* Exercise prompt
The lines to copy run from the one containing "lower blood sugar, cholesterol, and" to the last line of the entries; output those lines exactly and only them, without pictures.

(Transcribed page contents)
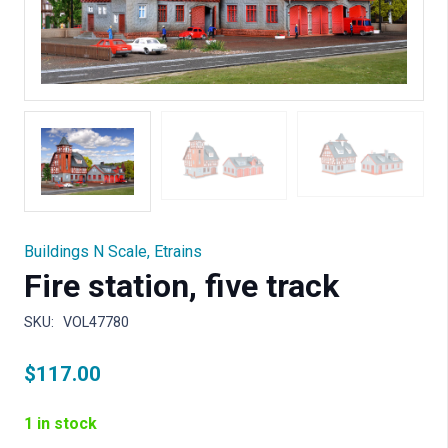
Buildings N Scale
,
Etrains
Fire station, five track
SKU:
VOL47780
$
117.00
1 in stock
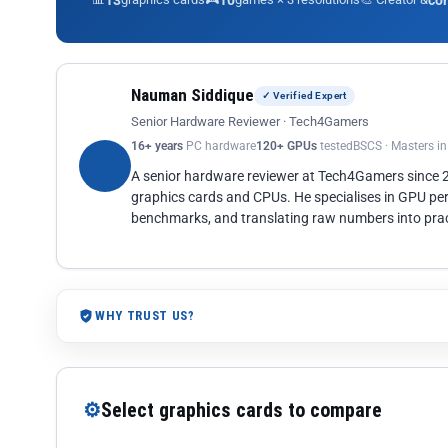
13
10
co
Nauman Siddique
✓ Verified Expert
Senior Hardware Reviewer · Tech4Gamers
16+ years
PC hardware
120+ GPUs
tested
BSCS · Masters i
A senior hardware reviewer at Tech4Gamers since
graphics cards and CPUs. He specialises in GPU pe
benchmarks, and translating raw numbers into pract
WHY TRUST US?
⚙
Select graphics cards to compare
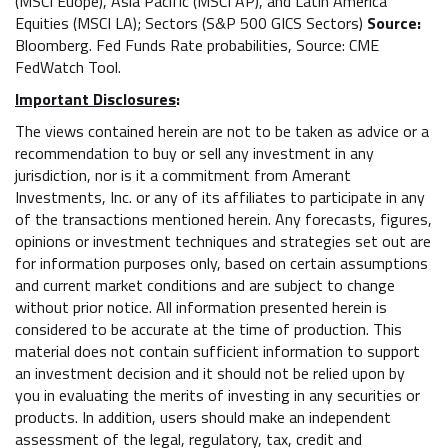
(MSCI Euope), Asia Pacific (MSCI AP), and Latin America
Equities (MSCI LA); Sectors (S&P 500 GICS Sectors)
Source:
Bloomberg. Fed Funds Rate probabilities, Source: CME
FedWatch Tool.
Important Disclosures
:
The views contained herein are not to be taken as advice or a
recommendation to buy or sell any investment in any
jurisdiction, nor is it a commitment from Amerant
Investments, Inc. or any of its affiliates to participate in any
of the transactions mentioned herein. Any forecasts, figures,
opinions or investment techniques and strategies set out are
for information purposes only, based on certain assumptions
and current market conditions and are subject to change
without prior notice. All information presented herein is
considered to be accurate at the time of production. This
material does not contain sufficient information to support
an investment decision and it should not be relied upon by
you in evaluating the merits of investing in any securities or
products. In addition, users should make an independent
assessment of the legal, regulatory, tax, credit and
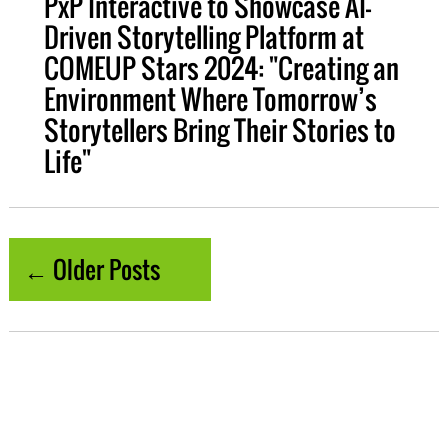
PxP Interactive to Showcase AI-
Driven Storytelling Platform at
COMEUP Stars 2024: "Creating an
Environment Where Tomorrow’s
Storytellers Bring Their Stories to
Life"
← Older Posts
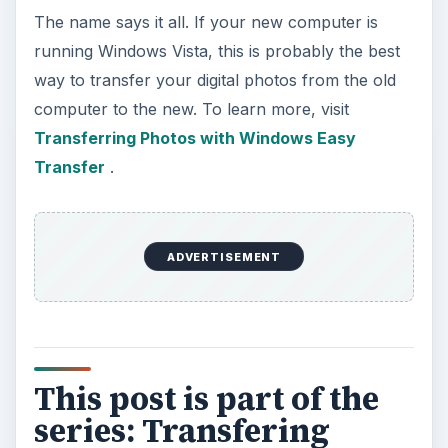
The name says it all. If your new computer is
running Windows Vista, this is probably the best
way to transfer your digital photos from the old
computer to the new. To learn more, visit
Transferring Photos with Windows Easy
Transfer
.
ADVERTISEMENT
This post is part of the
series: Transfering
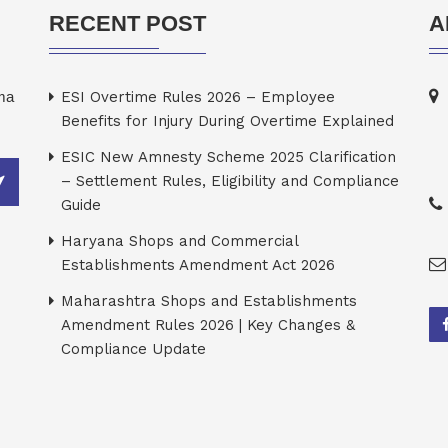
RECENT POST
A
rma
ESI Overtime Rules 2026 – Employee
Benefits for Injury During Overtime Explained
ESIC New Amnesty Scheme 2025 Clarification
– Settlement Rules, Eligibility and Compliance
Guide
Haryana Shops and Commercial
Establishments Amendment Act 2026
Maharashtra Shops and Establishments
Amendment Rules 2026 | Key Changes &
Compliance Update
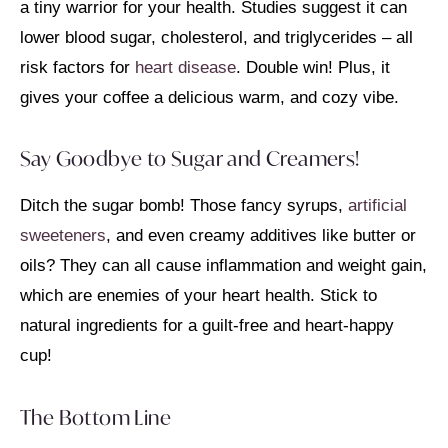
a tiny warrior for your health. Studies suggest it can
lower blood sugar, cholesterol, and triglycerides – all
risk factors for
heart disease
. Double win! Plus, it
gives your coffee a delicious warm, and cozy vibe.
Say Goodbye to Sugar and Creamers!
Ditch the sugar bomb! Those fancy syrups,
artificial
sweeteners
, and even creamy additives like butter or
oils? They can all cause inflammation and weight gain,
which are enemies of your heart health. Stick to
natural ingredients for a guilt-free and heart-happy
cup!
The Bottom Line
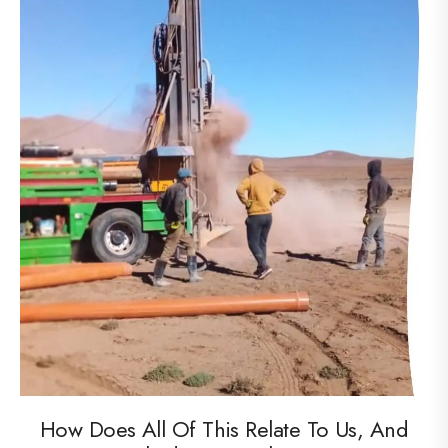
How Does All Of This Relate To Us, And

* Exercise response
lower blood sugar, cholesterol, and triglycerides – all
risk factors for
heart disease
. Double win! Plus, it
gives your coffee a delicious warm, and cozy vibe.
Say Goodbye to Sugar and Creamers!
Ditch the sugar bomb! Those fancy syrups,
artificial
sweeteners
, and even creamy additives like butter or
oils? They can all cause inflammation and weight gain,
which are enemies of your heart health. Stick to
natural ingredients for a guilt-free and heart-happy
cup!
The Bottom Line
How Does All Of This Relate To Us, And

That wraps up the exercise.